Inilah beberapa gambar yang sempat diabadikan dipagi hari yang cerah di Kota Bandung, 28 Oktober 2010.   Gambar yang berisi ribuan kata-kata , termasuk didalamnya berisi semangat militan dari para prajurit Udara kebanggaan Bangsa ! Swa Buana Paksa !  Bung Karno pernah berkata bahwa :” Bangsa Yang Besar adalah Bangsa yang menghargai para Pahlawannya !”

Kondisi pesawat "Si Kumbang" NU-200 RI01 saat ini.

Mesin Jahit Tua yang digunakan untuk Menjahit Kebutuhan Pesawat

Hangar Yang Digunakan Oleh Nurtanio

Gedung Belakang Hangar

Gedung Belakang Hangar Nurtanio

Dengan Sesepuh "Nurtanio" dan Si Kumbang
Dr. Tedjo Narsoyo Reksuatmodjo, ST, MPd ( Dosen Pasca Sarjana Universitas Pendidikan Indonesia) pangkat terakhir Letkol (mengenakan pici) dan Pak Darwis R (yang pakai Topi) serta beberapa orang yang pernah membantu almarhum Nurtanio

Foto Bersama Dengan Sesepuh "Nurtanio"

Selain Si kumbang masih ada lagi satu pesawat buatan LIPNUR yang dinamakan Belalang.
Pada tahun 1958 berhasil diterbangkan prototip pesawat latih dasar "Belalang 89" yang ketika diproduksi menjadi Belalang 90. Pesawat yang diproduksi sebanyak lima unit ini dipergunakan untuk mendidik calon penerbang di Akademi Angkatan Udara dan Pusat Penerbangan Angkatan Darat. Di tahun yang sama berhasil diterbangkan pesawat oleh raga "Kunang 25". Filosofinya untuk menanamkan semangat kedirgantaraan sehingga diharapkan dapat mendorong generasi baru yang berminat terhadap pembuatan pesawat terbang.

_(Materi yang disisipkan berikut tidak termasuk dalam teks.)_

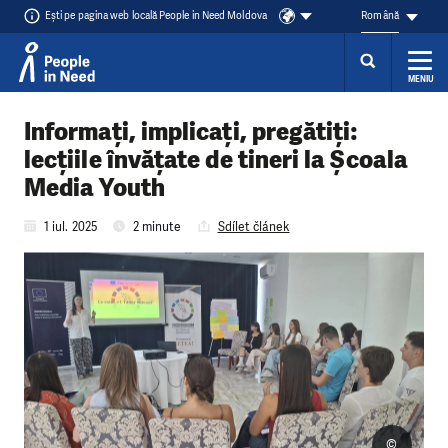
Ești pe pagina web locală People in Need Moldova
Română
MENIU
Přeskočit na obsah
Informați, implicați, pregătiți:
lecțiile învățate de tineri la Școala
Media Youth
1 iul. 2025
2 minute
Sdílet článek
©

Sekarang ini pesawat yang mirip dengan gambar tersebut dibeli dari Korea. Sayangnya produksi pesawat ini tidak pernah dilanjutkan dan bahkan pemerintah sibuk dengan program-program lisensi yang sangat membuat harga pesawat menjadi mahal.

Tahun 2009, Indonesia dikejutkan dengan keberhasilan anak-anak SMK memproduksi pesawat Jabiru yang membuat titik kebangkitan penerbangan di masa era reformasi ini menjadi terlihat kembali.

Sumber :
http://id.wikipedia.org/wiki/Pesawat_Sikumbang
http://sejarah.kompasiana.com/2010/10/30/nurtanio-dan-si-kumbang-dalam-kenangan/
http://www.aviastar.org/air/indonesia/lipnur_nu-200.php

1 komentar:

  1. Bismillah, kenapa tidak diteruskan ptoyek si kumbang Nu225,Nu 200 nurtanio ini?,prihatin sekali hanya cuma sejarah dan cerita proyek nurtanio sejak 1957,akan tetapi sebagai generasi muda tidak mau meneruskan proyek pesawat latih dan berfungsi sebagai pesawat COIN seperti Tucano,ov bronco.Coba mari kita kembangkan lagi si kumbang ini agar jadi maskot ditanah air,bahwa kita bisa mendisgn serta merakit sendiri kapal jenis COIN ini.mudah mudahan kementrian riset bisa berminat mengembangkan teknologi nurtanio ini kembali jadi maskot ditanah air.